In a paper published recently in the IEEE Journal of Engineering in Medicine and Biology, the team reports on an AI model that distinguishes asymptomatic people from healthy individuals through forced-cough recordings, which people voluntarily submitted through web browsers and devices such as cellphones and laptops.
When they fed the model new cough recordings, it accurately identified 98.5 percent of coughs from people who were confirmed to have Covid-19, including 100 percent of coughs from asymptomatic — who reported they did not have symptoms but had tested positive for the virus.
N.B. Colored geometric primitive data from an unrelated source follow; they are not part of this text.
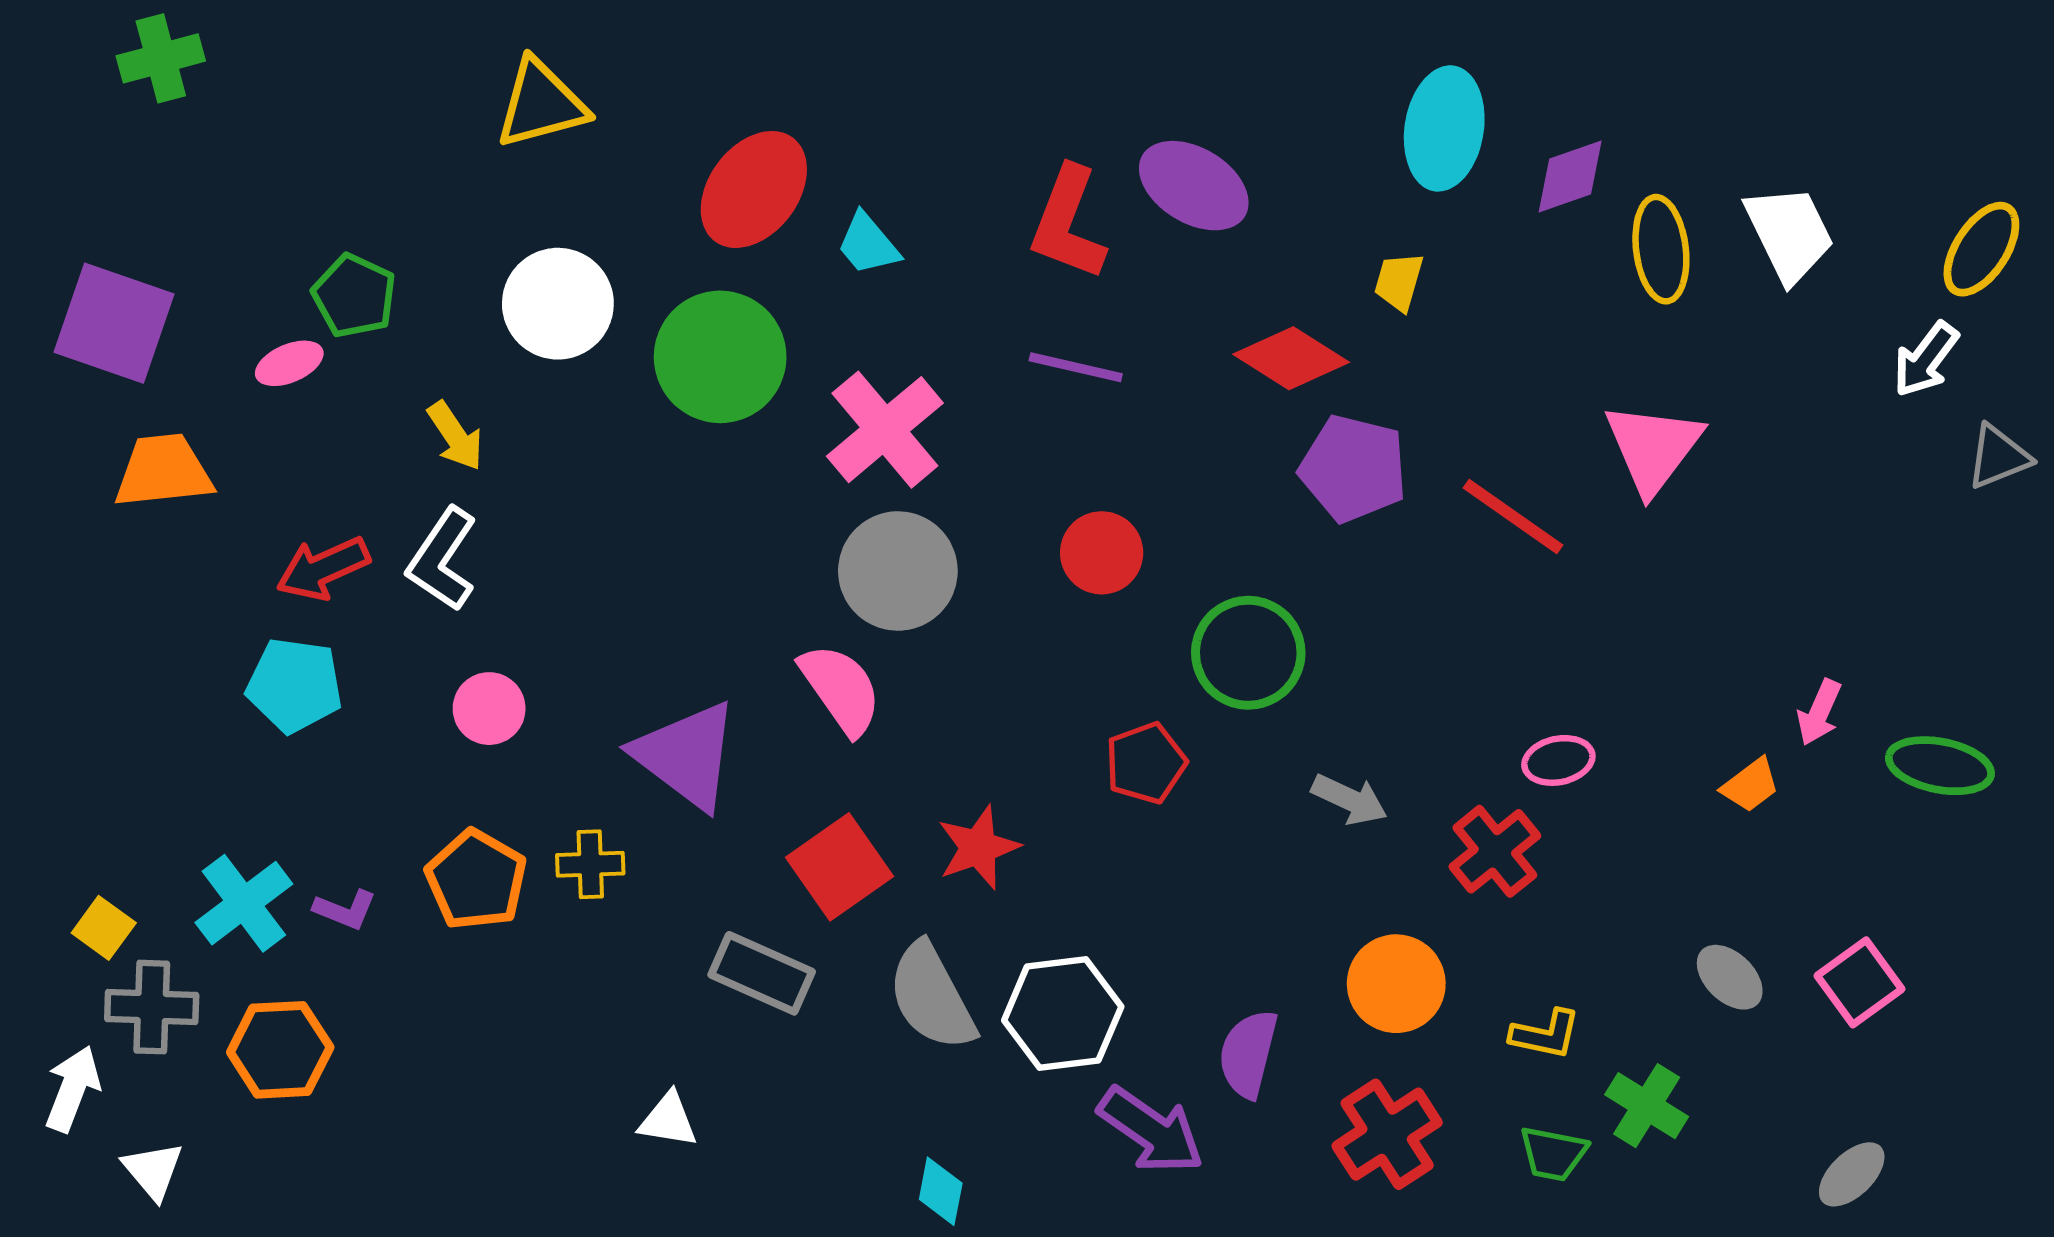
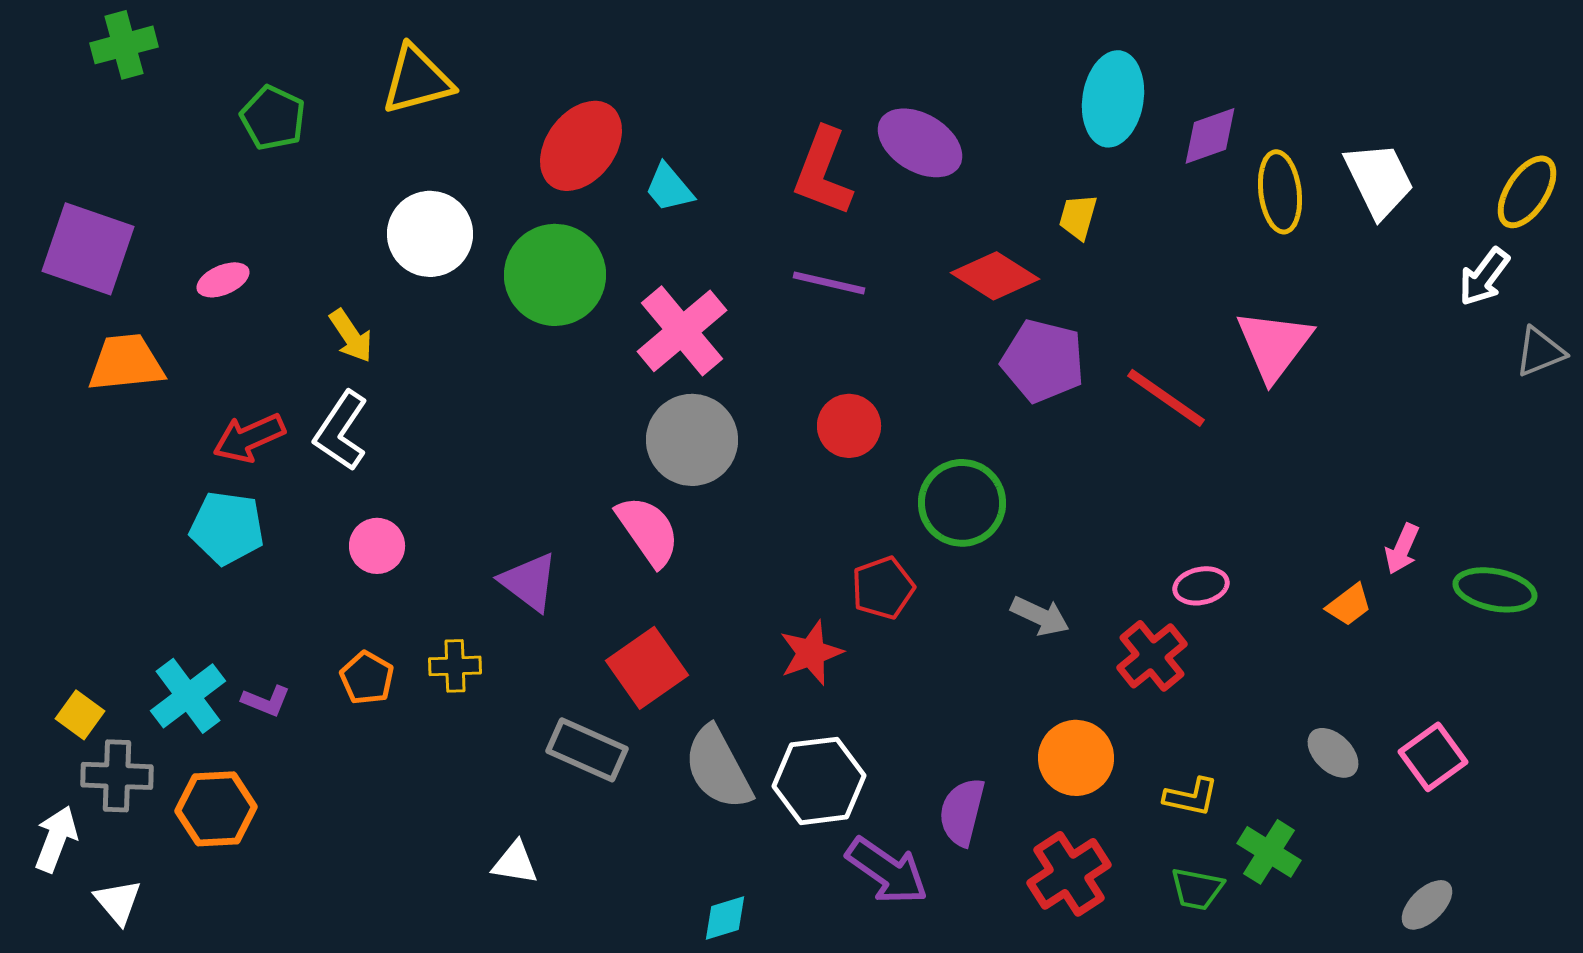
green pentagon: (354, 296) -> (273, 118), moved
purple triangle: (686, 755) -> (529, 582), size x0.7
red star: (978, 847) -> (811, 653), moved
orange pentagon: (476, 880) -> (367, 678), size x0.7
cyan diamond: (941, 1191) -> (725, 918), turned 62

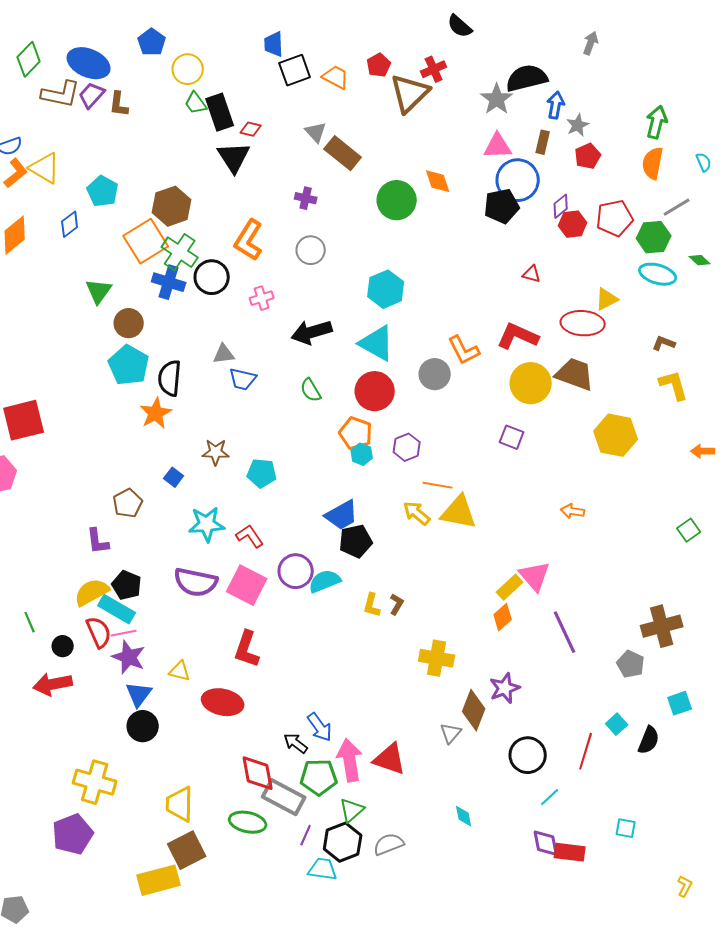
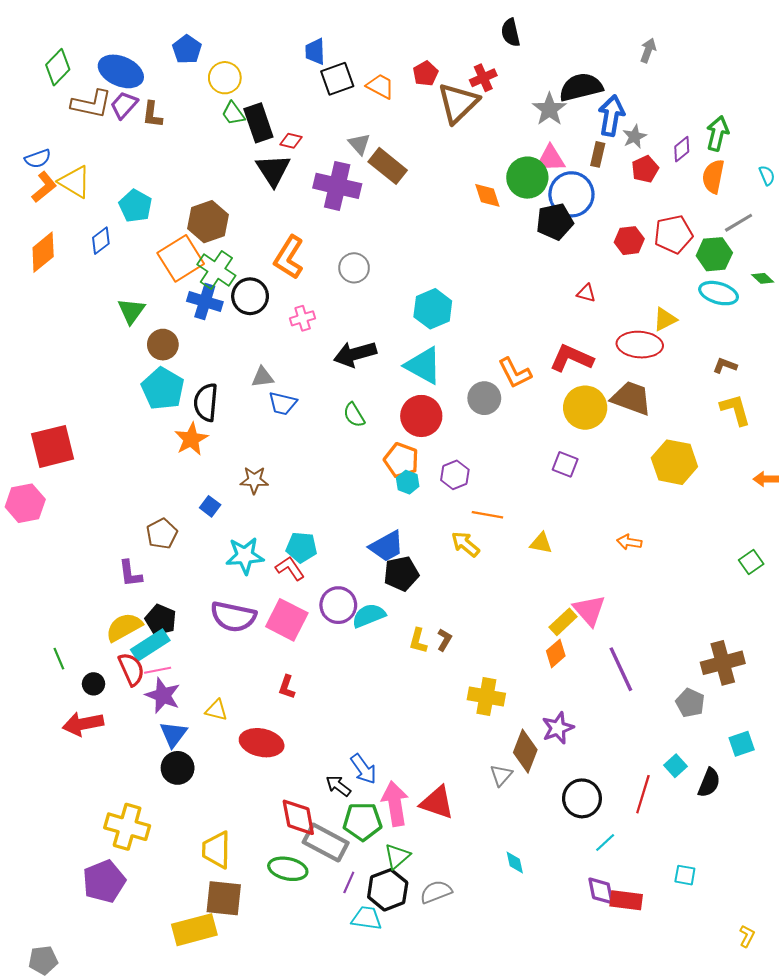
black semicircle: (460, 26) -> (511, 33), turned 36
blue arrow: (556, 105) -> (611, 116), size x1.4
purple cross: (306, 198) -> (337, 186), moved, size x2.0
green circle: (397, 200) -> (527, 178), moved
purple diamond: (561, 206) -> (682, 149), moved
cyan pentagon: (262, 473) -> (301, 547), moved
yellow triangle: (459, 512) -> (541, 543), moved, size x0.6
cyan rectangle: (117, 609) -> (150, 645), turned -63
red L-shape: (247, 649) -> (287, 687), size x0.6
brown square: (187, 850) -> (224, 898), turned 33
The team is working on incorporating the model into a user-friendly app, which if FDA-approved and adopted on a large scale could potentially be a free, convenient, noninvasive prescreening tool to identify people who are likely to be asymptomatic for Covid-19.
To date, the researchers have collected more than 70,000 recordings, each containing several coughs, amounting to some 200,000 forced-cough audio samples, which Subirana says is “the largest research cough dataset that we know of.”
Around 2,500 recordings were submitted by people who were confirmed to have Covid-19, including those who were asymptomatic. Without much tweaking within the AI framework originally meant for Alzheimer’s, they found it was able to pick up patterns in the four biomarkers — vocal cord strength, sentiment, lung and respiratory performance, and muscular degradation — that are specific to Covid-19.